Task statement:
Could you set down the lines below, from the one containing "zubereitet von einem" through the final line, exactly as written?

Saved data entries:
━━━━
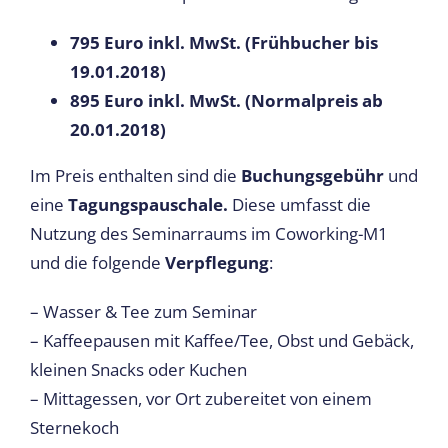
795 Euro inkl. MwSt. (Frühbucher bis
19.01.2018)
895 Euro inkl. MwSt. (Normalpreis ab
20.01.2018)
Im Preis enthalten sind die
Buchungsgebühr
und
eine
Tagungspauschale.
Diese umfasst die
Nutzung des Seminarraums im Coworking-M1
und die folgende
Verpflegung
:
– Wasser & Tee zum Seminar
– Kaffeepausen mit Kaffee/Tee, Obst und Gebäck,
kleinen Snacks oder Kuchen
– Mittagessen, vor Ort zubereitet von einem
Sternekoch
━━━━
Completed task:
– Mittagessen, vor Ort zubereitet von einem
Sternekoch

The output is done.